During my sophomore year at UGA I mustered up the courage to step away from the University meal plan. It only lasted four days.

While I’m certain I was one of the very few on campus who took advantage of prepared dining hall meals past my twenty-first birthday, the food wasn’t the only perk. There was the omni-present offer of lunch dates, the late night cereal runs and of course, the staff.

Last month, I stumbled upon a blog post from Yik Yak with a familiar face who I hadn’t thought of in quite some time: Miss Sandra. You can read the Yak’s story for yourself, but if you aren’t familiar, Miss Sandra works the checkin counter at Snelling, UGA’s most centrally located and 24-hour dining hall.

Miss Sandra sees thousands of students every week and she’s been loving on them for years. While the hugs are fantastic, I never considered that she actually remembered each one she dole out.

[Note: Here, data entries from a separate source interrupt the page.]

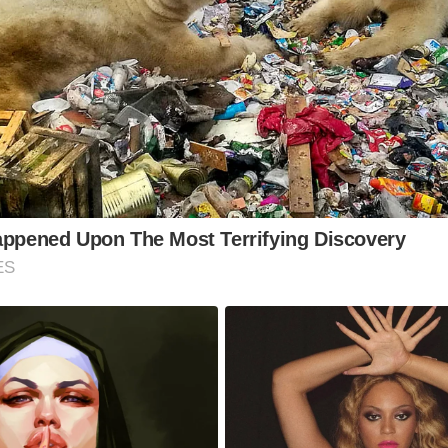
appened Upon The Most Terrifying Discovery
ES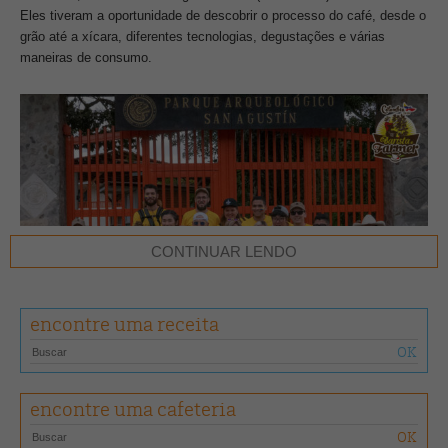
Eles tiveram a oportunidade de descobrir o processo do café, desde o
grão até a xícara, diferentes tecnologias, degustações e várias
maneiras de consumo.
CONTINUAR LENDO
encontre uma receita
encontre uma cafeteria
O grande vencedor foi o jovem colombiano de 28 anos, Diego
Campos, que em 2014 e 2016 já havia vencido o Campeonato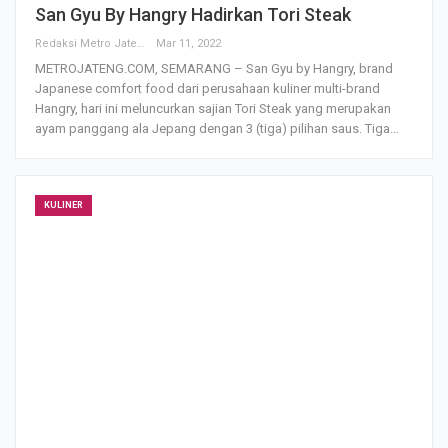
San Gyu By Hangry Hadirkan Tori Steak
Redaksi Metro Jateng
Mar 11, 2022
METROJATENG.COM, SEMARANG – San Gyu by Hangry, brand
Japanese comfort food dari perusahaan kuliner multi-brand
Hangry, hari ini meluncurkan sajian Tori Steak yang merupakan
ayam panggang ala Jepang dengan 3 (tiga) pilihan saus. Tiga…
KULINER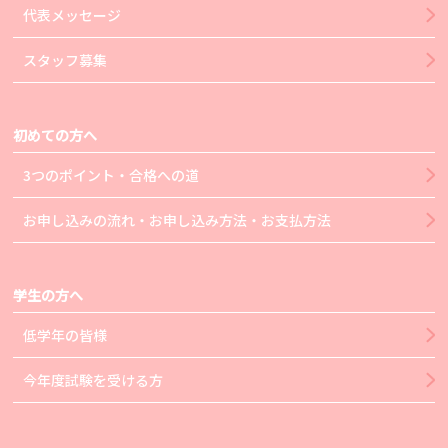
代表メッセージ
スタッフ募集
初めての方へ
3つのポイント・合格への道
お申し込みの流れ・お申し込み方法・お支払方法
学生の方へ
低学年の皆様
今年度試験を受ける方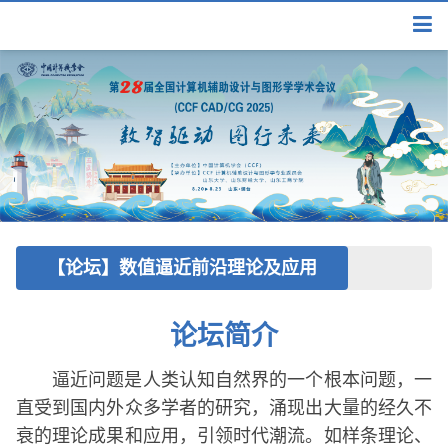
【论坛】数值逼近前沿理论及应用
论坛简介
逼近问题是人类认知自然界的一个根本问题，一
直受到国内外众多学者的研究，涌现出大量的经久不
衰的理论成果和应用，引领时代潮流。如样条理论、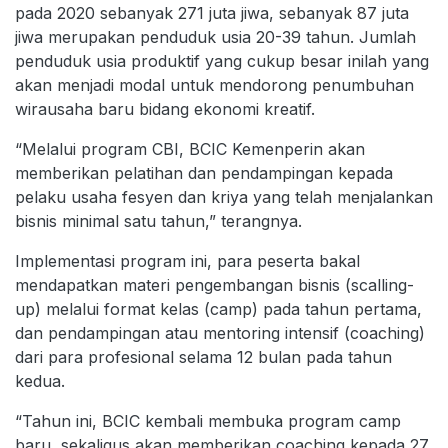
pada 2020 sebanyak 271 juta jiwa, sebanyak 87 juta
jiwa merupakan penduduk usia 20-39 tahun. Jumlah
penduduk usia produktif yang cukup besar inilah yang
akan menjadi modal untuk mendorong penumbuhan
wirausaha baru bidang ekonomi kreatif.
“Melalui program CBI, BCIC Kemenperin akan
memberikan pelatihan dan pendampingan kepada
pelaku usaha fesyen dan kriya yang telah menjalankan
bisnis minimal satu tahun,” terangnya.
Implementasi program ini, para peserta bakal
mendapatkan materi pengembangan bisnis (scalling-
up) melalui format kelas (camp) pada tahun pertama,
dan pendampingan atau mentoring intensif (coaching)
dari para profesional selama 12 bulan pada tahun
kedua.
“Tahun ini, BCIC kembali membuka program camp
baru, sekaligus akan memberikan coaching kepada 27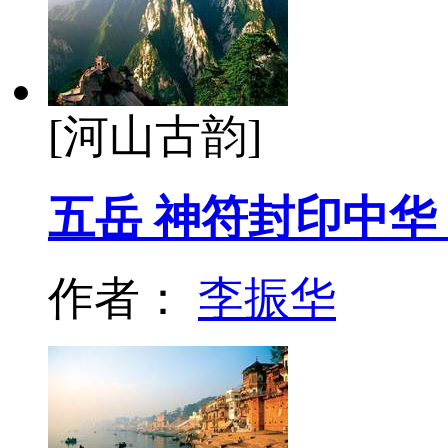
[河山古韵]
五岳 神符封印中华
作者：
李振华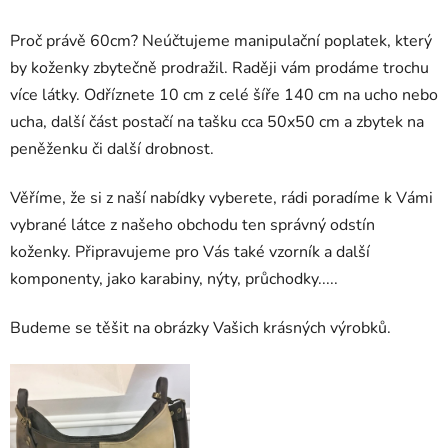
Proč právě 60cm? Neúčtujeme manipulační poplatek, který
by koženky zbytečně prodražil. Raději vám prodáme trochu
více látky. Odříznete 10 cm z celé šíře 140 cm na ucho nebo
ucha, další část postačí na tašku cca 50x50 cm a zbytek na
peněženku či další drobnost.
Věříme, že si z naší nabídky vyberete, rádi poradíme k Vámi
vybrané látce z našeho obchodu ten správný odstín
koženky. Připravujeme pro Vás také vzorník a další
komponenty, jako karabiny, nýty, průchodky.....
Budeme se těšit na obrázky Vašich krásných výrobků.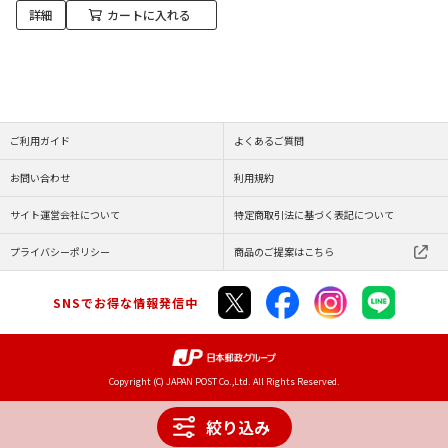
詳細
カートに入れる
ご利用ガイド
よくあるご質問
お問い合わせ
利用規約
サイト運営会社について
特定商取引法に基づく表記について
プライバシーポリシー
商品のご提案はこちら
SNSでお得な情報発信中
Copyright (C) JAPAN POST Co.,Ltd. All Rights Reserved.
絞り込み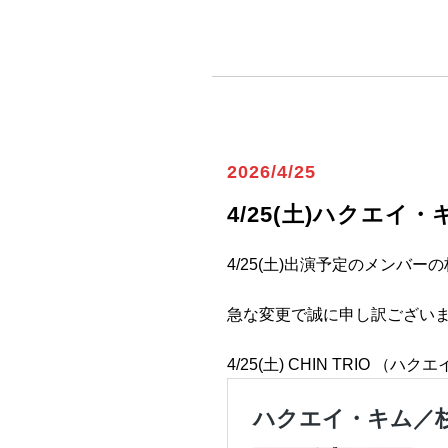
2026/4/25
4/25(土)ハクエイ
4/25(土)出演予定のメンバ
急な変更で誠に申し訳ござい
4/25(土) CHIN TRIO 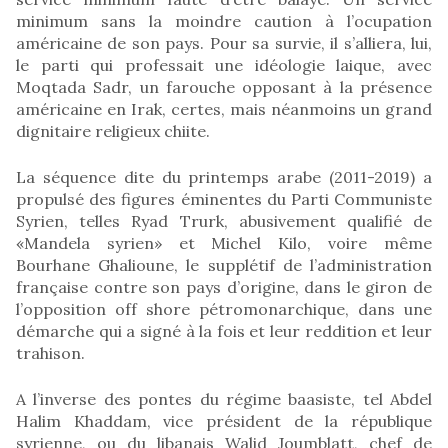
minimum sans la moindre caution à l’ocupation
américaine de son pays. Pour sa survie, il s’alliera, lui,
le parti qui professait une idéologie laique, avec
Moqtada Sadr, un farouche opposant à la présence
américaine en Irak, certes, mais néanmoins un grand
dignitaire religieux chiite.
La séquence dite du printemps arabe (2011-2019) a
propulsé des figures éminentes du Parti Communiste
Syrien, telles Ryad Trurk, abusivement qualifié de
«Mandela syrien» et Michel Kilo, voire même
Bourhane Ghalioune, le supplétif de l’administration
française contre son pays d’origine, dans le giron de
l’opposition off shore pétromonarchique, dans une
démarche qui a signé à la fois et leur reddition et leur
trahison.
A l’inverse des pontes du régime baasiste, tel Abdel
Halim Khaddam, vice président de la république
syrienne, ou du libanais Walid Joumblatt, chef de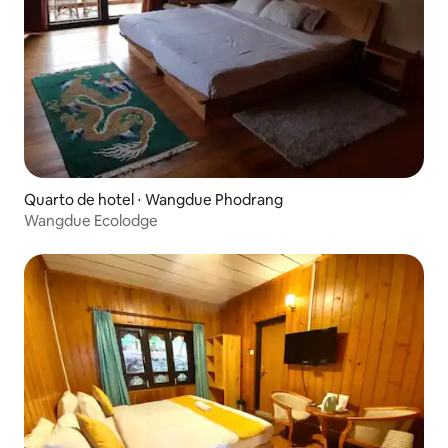
Quarto de hotel ⋅ Wangdue Phodrang
Wangdue Ecolodge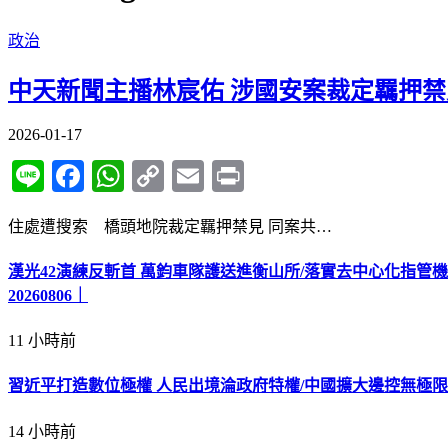
政治
中天新聞主播林宸佑 涉國安案裁定羈押禁
2026-01-17
Line
Facebook
WhatsApp
Copy
Email
Print
Link
住處遭搜索 橋頭地院裁定羈押禁見 同案共…
漢光42演練反斬首 萬鈞車隊護送進衡山所/落實去中心化指管
20260806｜
11 小時前
習近平打造數位極權 人民出境淪政府特權/中國擴大邊控無極限
14 小時前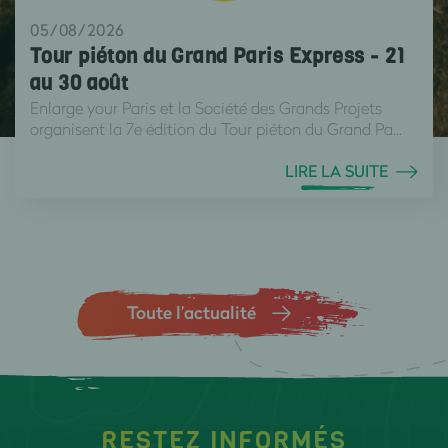
05/08/2026
Tour piéton du Grand Paris Express - 21
au 30 août
Enlarge your Paris et la Société des Grands Projets
organisent la 7e édition du Tour piéton du Grand Pa...
LIRE LA SUITE
Toute l’actualité
RESTEZ INFORMÉS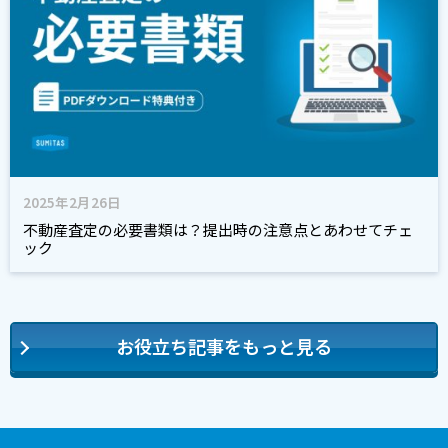
2025年2月26日
不動産査定の必要書類は？提出時の注意点とあわせてチェ
ック
お役立ち記事をもっと見る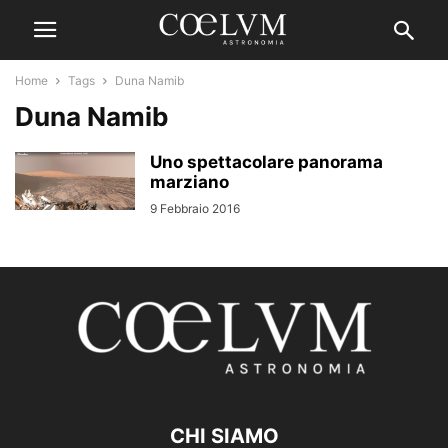
Home
Tags
Duna Namib
Duna Namib
Uno spettacolare panorama
marziano
9 Febbraio 2016
CHI SIAMO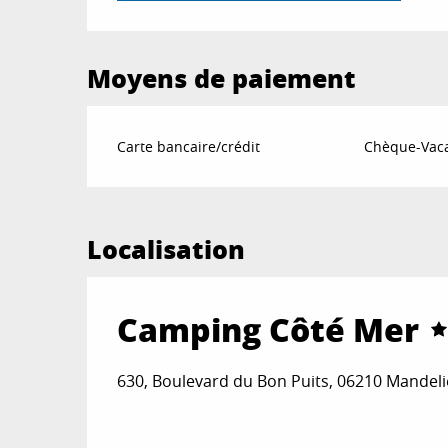
Moyens de paiement
Carte bancaire/crédit
Chèque-Vaca
Localisation
Camping Côté Mer
630, Boulevard du Bon Puits, 06210 Mandel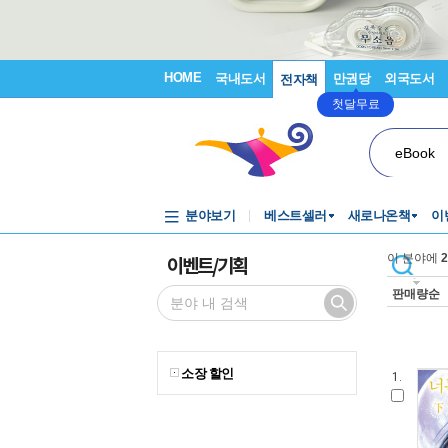
HOME
국내도서
만권당
외국도서
전자책
첫달무료
eBook
분야보기
베스트셀러
새로나온책
이
이벤트/기획
이 분야에
2
판매량순
소장 할인
1.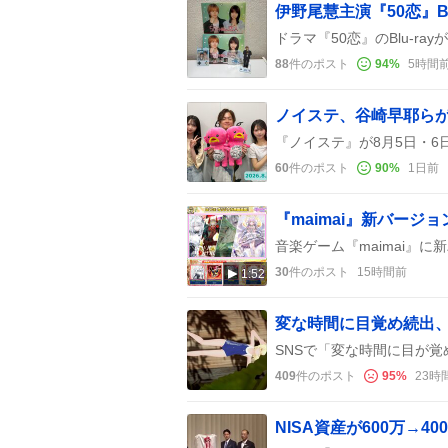
88
件のポスト
94
%
5時間
60
件のポスト
90
%
1日前
『maimai』新バー
30
件のポスト
15時間前
1:52
409
件のポスト
95
%
23時
NISA資産が600万→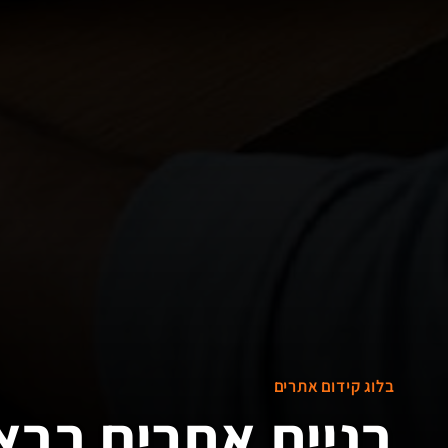
בלוג קידום אתרים
בניית אתרים בבא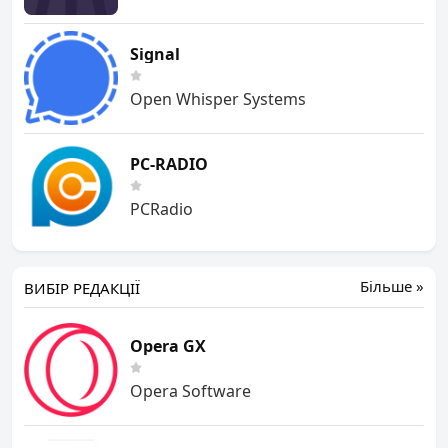
Signal
Open Whisper Systems
PC-RADIO
PCRadio
Більше »
ВИБІР РЕДАКЦІЇ
Opera GX
Opera Software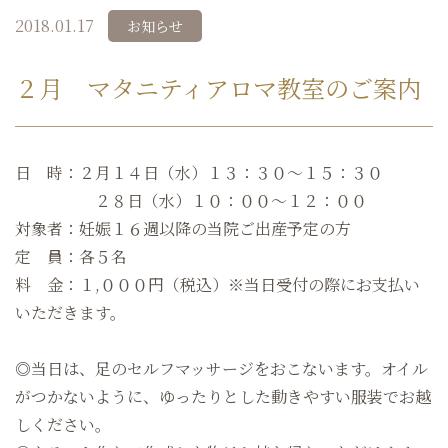
2018.01.17
お知らせ
２月 マタニティアロマ教室のご案内
日 時：２月１４日（水）１３：３０～１５：３０
２８日（水）１０：００～１２：００
対象者：妊娠１６週以降の当院ご出産予定の方
定 員：各５名
料 金：１,０００円（税込）
※当日受付の際にお支払い
いただきます。
◎当日は、足のセルフマッサージをおこないます。オイル
がつかないように、ゆったりとした動きやすい服装でお越
しください。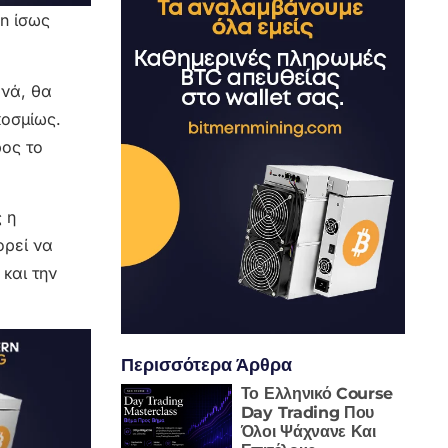
n ίσως
ανά, θα
κοσμίως.
ρος το
 η
ορεί να
και την
Περισσότερα Άρθρα
Το Ελληνικό Course
Day Trading Που
Όλοι Ψάχνανε Και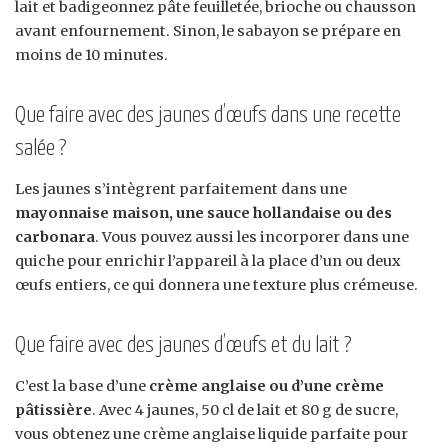
lait et badigeonnez pâte feuilletée, brioche ou chausson
avant enfournement. Sinon, le sabayon se prépare en
moins de 10 minutes.
Que faire avec des jaunes d’œufs dans une recette
salée ?
Les jaunes s’intègrent parfaitement dans une
mayonnaise maison, une sauce hollandaise ou des
carbonara
. Vous pouvez aussi les incorporer dans une
quiche pour enrichir l’appareil à la place d’un ou deux
œufs entiers, ce qui donnera une texture plus crémeuse.
Que faire avec des jaunes d’œufs et du lait ?
C’est la base d’une
crème anglaise ou d’une crème
pâtissière
. Avec 4 jaunes, 50 cl de lait et 80 g de sucre,
vous obtenez une crème anglaise liquide parfaite pour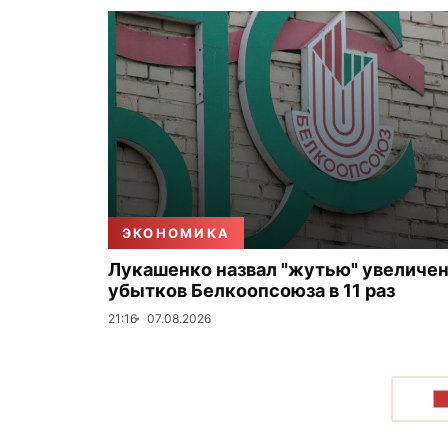
ЭКОНОМИКА
Лукашенко назвал "жутью" увеличе
убытков Белкоопсоюза в 11 раз
21:16
07.08.2026
П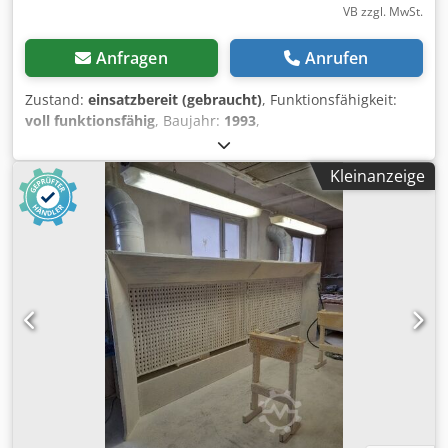
VB zzgl. MwSt.
Anfragen
Anrufen
Zustand:
einsatzbereit (gebraucht)
, Funktionsfähigkeit:
voll funktionsfähig
, Baujahr:
1993
,
Maschinen-/Fahrzeugnummer:
1590
, Ausstattung:
Hydraulik, Kabine
, Zenith Machinenfabrik GMBH
Kleinanzeige
Neunkirchen/Siegerland GERMANY Used for production of
concrete vibropressed pavement and borders. The
machine is fully functional and it comes togheter with 2
mixers, bunkers for aggregates, skippers, packaging
machine and 150 pallets for production. It also has
included moulds for different pavement models. We also
have to sale a Mobil Zenith 941 II A from 1978 which also
has the identification plate attached. Dcodpsucruusfx
Aclok The machine is beeing sold because it was replaced
with newer techonology.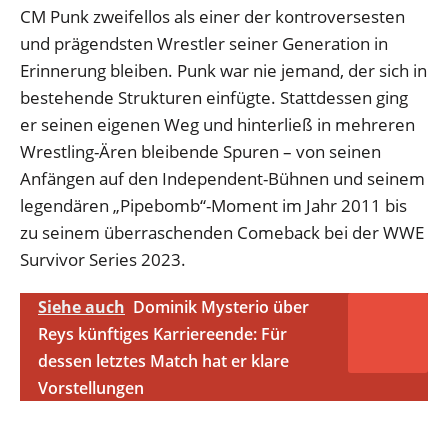
CM Punk zweifellos als einer der kontroversesten
und prägendsten Wrestler seiner Generation in
Erinnerung bleiben. Punk war nie jemand, der sich in
bestehende Strukturen einfügte. Stattdessen ging
er seinen eigenen Weg und hinterließ in mehreren
Wrestling-Ären bleibende Spuren – von seinen
Anfängen auf den Independent-Bühnen und seinem
legendären „Pipebomb“-Moment im Jahr 2011 bis
zu seinem überraschenden Comeback bei der WWE
Survivor Series 2023.
Siehe auch
Dominik Mysterio über
Reys künftiges Karriereende: Für
dessen letztes Match hat er klare
Vorstellungen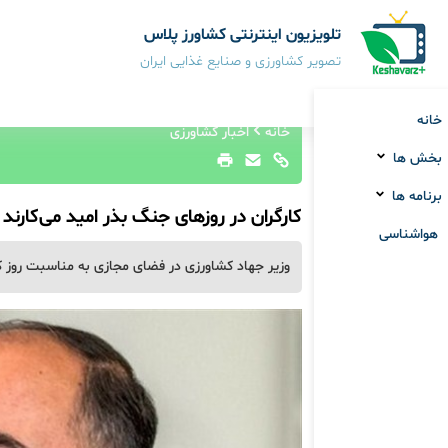
تلویزیون اینترنتی کشاورز پلاس
تصویر کشاورزی و صنایع غذایی ایران
خانه
خانه
اخبار کشاورزی
بخش ها
برنامه ها
کارگران در روزهای جنگ بذر امید می‌کارند
هواشناسی
وزیر جهاد کشاورزی در فضای مجازی به مناسبت روز 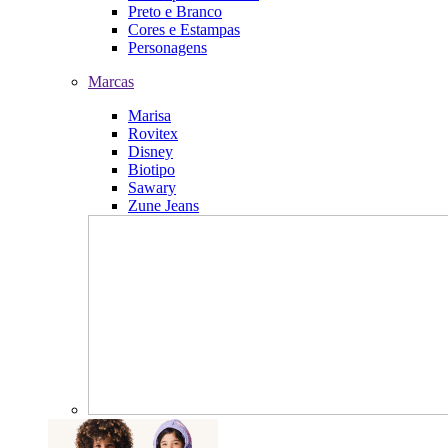
Preto e Branco
Cores e Estampas
Personagens
Marcas
Marisa
Rovitex
Disney
Biotipo
Sawary
Zune Jeans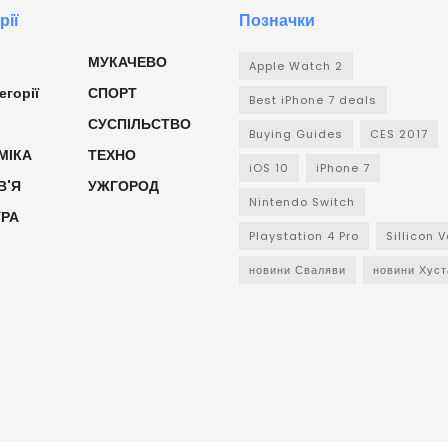
рії
Позначки
МУКАЧЕВО
Apple Watch 2
егорії
СПОРТ
Best iPhone 7 deals
СУСПІЛЬСТВО
Buying Guides
CES 2017
МІКА
ТЕХНО
iOS 10
iPhone 7
В'Я
УЖГОРОД
Nintendo Switch
УРА
Playstation 4 Pro
Sillicon V
новини Сваляви
новини Хуст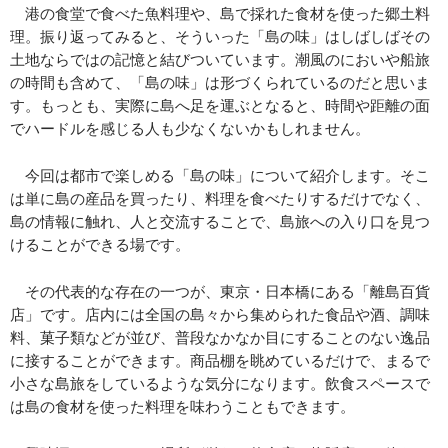
港の食堂で食べた魚料理や、島で採れた食材を使った郷土料
理。振り返ってみると、そういった「島の味」はしばしばその
土地ならではの記憶と結びついています。潮風のにおいや船旅
の時間も含めて、「島の味」は形づくられているのだと思いま
す。もっとも、実際に島へ足を運ぶとなると、時間や距離の面
でハードルを感じる人も少なくないかもしれません。
今回は都市で楽しめる「島の味」について紹介します。そこ
は単に島の産品を買ったり、料理を食べたりするだけでなく、
島の情報に触れ、人と交流することで、島旅への入り口を見つ
けることができる場です。
その代表的な存在の一つが、東京・日本橋にある「離島百貨
店」です。店内には全国の島々から集められた食品や酒、調味
料、菓子類などが並び、普段なかなか目にすることのない逸品
に接することができます。商品棚を眺めているだけで、まるで
小さな島旅をしているような気分になります。飲食スペースで
は島の食材を使った料理を味わうこともできます。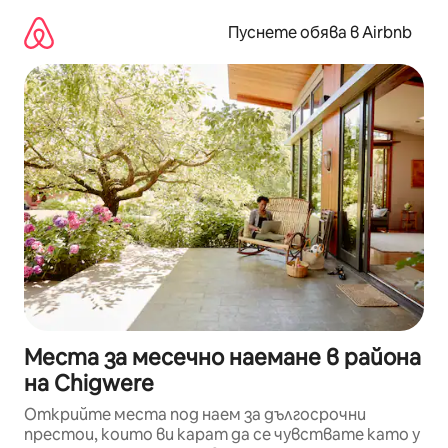
Пропускане
към
Пуснете обява в Airbnb
съдържанието
Места за месечно наемане в района
на Chigwere
Открийте места под наем за дългосрочни
престои, които ви карат да се чувствате като у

Today, P and I celebrate our second married Valentine’s Day and in 2016 we’ll celebrate a decade since we started dating. After a lengthy breakup our sophomore year, Miss Sandra was the first to notice when we passed the card swipe station in Snelling together.

A different kind of smile spread across her face and her greeting was new, “oooh ya’ll are dating again aren’t you?” She didn’t just recognize us, she remembered us, together.

I’d like to think we could walk in today and she’d still remember us, though it wouldn’t matter if she didn’t. Miss Sandra hasn’t just mastered kind, she’s mastered what it means to invest in being kind. And according to Yik Yak, she’s still at Snelling, investing in each student who walks through her door in the same way, almost a decade later.